┌─ Records

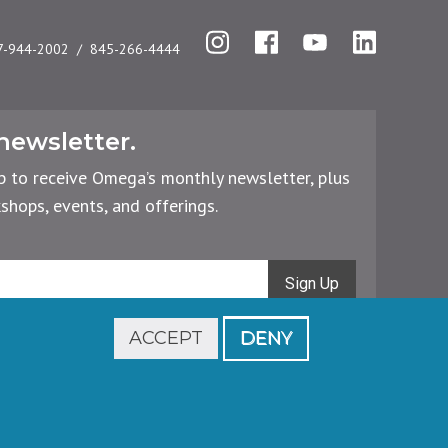
Instagram
Facebook
YouTube
LinkedIn
7-944-2002
845-266-4444
newsletter.
p to receive Omega’s monthly newsletter, plus
hops, events, and offerings.
Sign Up
ACCEPT
DENY
Footer
Cancellations & Refunds
Privacy Policy
legal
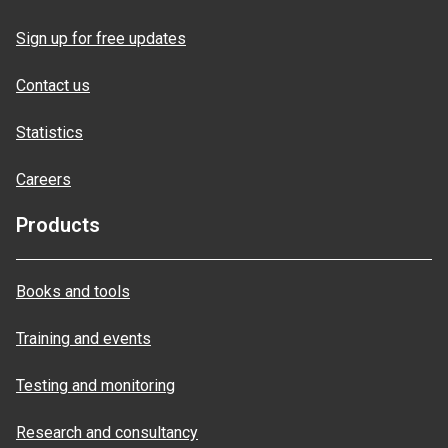
Sign up for free updates
Contact us
Statistics
Careers
Products
Books and tools
Training and events
Testing and monitoring
Research and consultancy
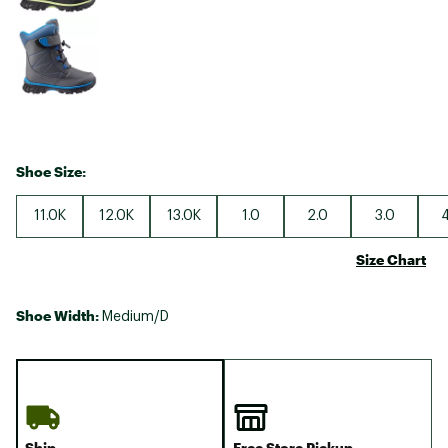
Shoe Size:
11.0K
12.0K
13.0K
1.0
2.0
3.0
4
Size Chart
Shoe Width:
Medium/D
Ship
Free Store Pickup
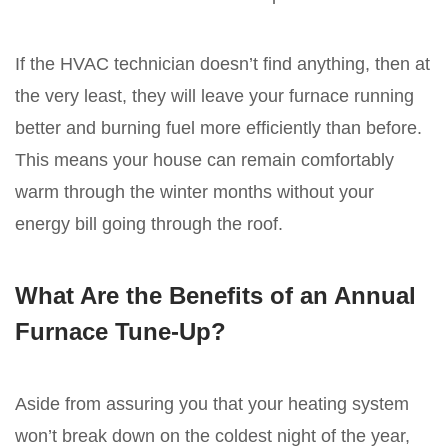
If the HVAC technician doesn’t find anything, then at
the very least, they will leave your furnace running
better and burning fuel more efficiently than before.
This means your house can remain comfortably
warm through the winter months without your
energy bill going through the roof.
What Are the Benefits of an Annual
Furnace Tune-Up?
Aside from assuring you that your heating system
won’t break down on the coldest night of the year,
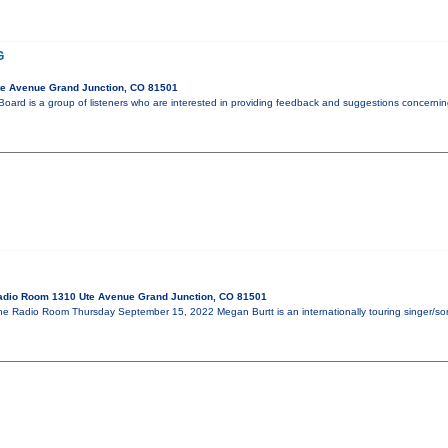
G
te Avenue Grand Junction, CO 81501
oard is a group of listeners who are interested in providing feedback and suggestions concerni
adio Room 1310 Ute Avenue Grand Junction, CO 81501
 Radio Room Thursday September 15, 2022 Megan Burtt is an internationally touring singer/son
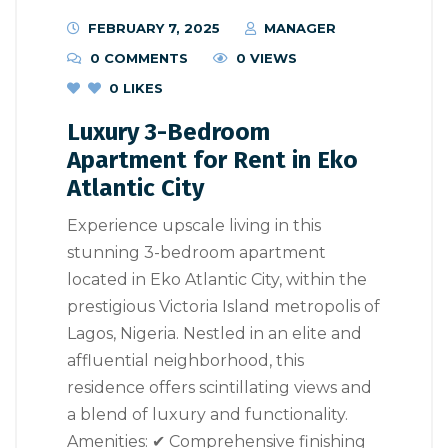
FEBRUARY 7, 2025
MANAGER
0 COMMENTS
0 VIEWS
0
LIKES
Luxury 3-Bedroom
Apartment for Rent in Eko
Atlantic City
Experience upscale living in this
stunning 3-bedroom apartment
located in Eko Atlantic City, within the
prestigious Victoria Island metropolis of
Lagos, Nigeria. Nestled in an elite and
affluential neighborhood, this
residence offers scintillating views and
a blend of luxury and functionality.
Amenities: ✔ Comprehensive finishing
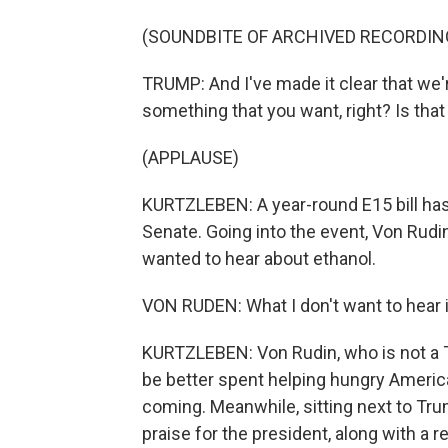
(SOUNDBITE OF ARCHIVED RECORDIN
TRUMP: And I've made it clear that we're
something that you want, right? Is that
(APPLAUSE)
KURTZLEBEN: A year-round E15 bill ha
Senate. Going into the event, Von Rud
wanted to hear about ethanol.
VON RUDEN: What I don't want to hear i
KURTZLEBEN: Von Rudin, who is not a 
be better spent helping hungry Americ
coming. Meanwhile, sitting next to Tru
praise for the president, along with a r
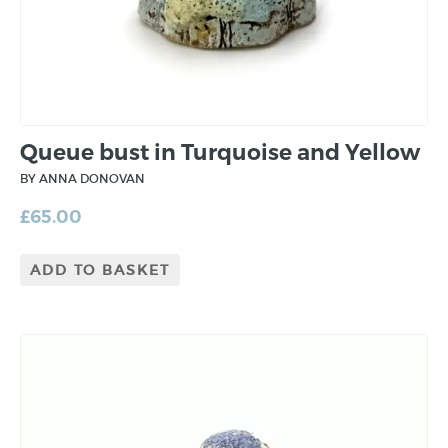
Queue bust in Turquoise and Yellow
BY ANNA DONOVAN
£
65.00
ADD TO BASKET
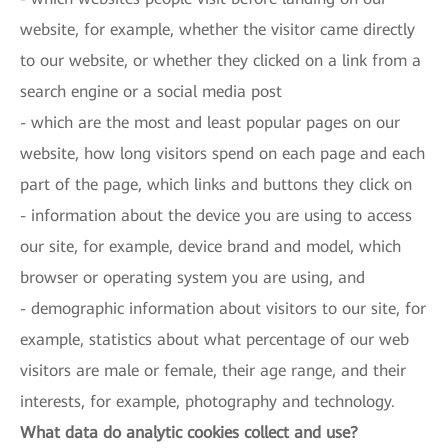
website, for example, whether the visitor came directly
to our website, or whether they clicked on a link from a
search engine or a social media post
- which are the most and least popular pages on our
website, how long visitors spend on each page and each
part of the page, which links and buttons they click on
- information about the device you are using to access
our site, for example, device brand and model, which
browser or operating system you are using, and
- demographic information about visitors to our site, for
example, statistics about what percentage of our web
visitors are male or female, their age range, and their
interests, for example, photography and technology.
What data do analytic cookies collect and use?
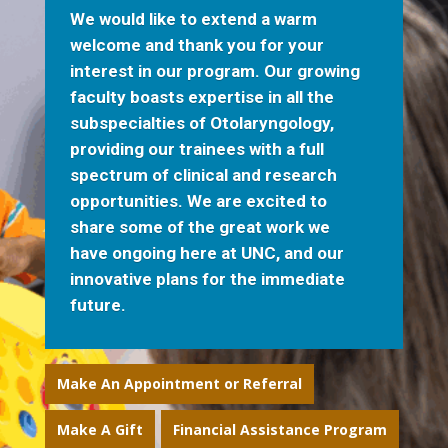
We would like to extend a warm
welcome and thank you for your
interest in our program. Our growing
faculty boasts expertise in all the
subspecialties of Otolaryngology,
providing our trainees with a full
spectrum of clinical and research
opportunities. We are excited to
share some of the great work we
have ongoing here at UNC, and our
innovative plans for the immediate
future.
Make An Appointment or Referral
Make A Gift
Financial Assistance Program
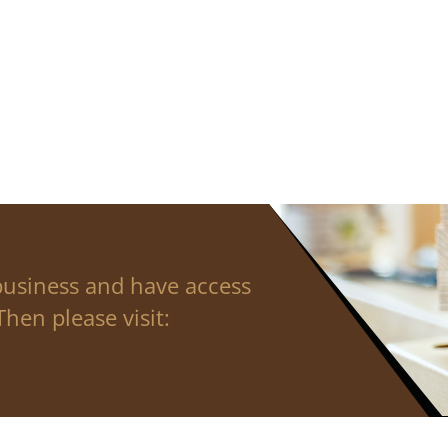
business and have access
hen please visit:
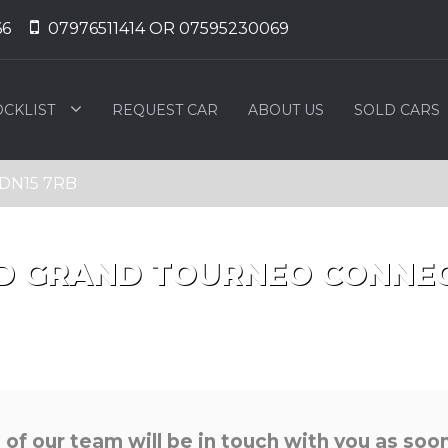
66
07976511414 OR 07595230069
OCKLIST
REQUEST CAR
ABOUT US
SOLD CARS
, DN15 7RB
D
GRAND TOURNEO CONNE
f our team will be in touch with you as soon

└─

▸ Brief: Line for line, output the entries above from the line with "example, statistics about" to the line with "welcome and thank you for your", both included, and nothing more. Skip pictures.

▸ Exercise answer:
example, statistics about what percentage of our web
visitors are male or female, their age range, and their
interests, for example, photography and technology.
What data do analytic cookies collect and use?
We would like to extend a warm
welcome and thank you for your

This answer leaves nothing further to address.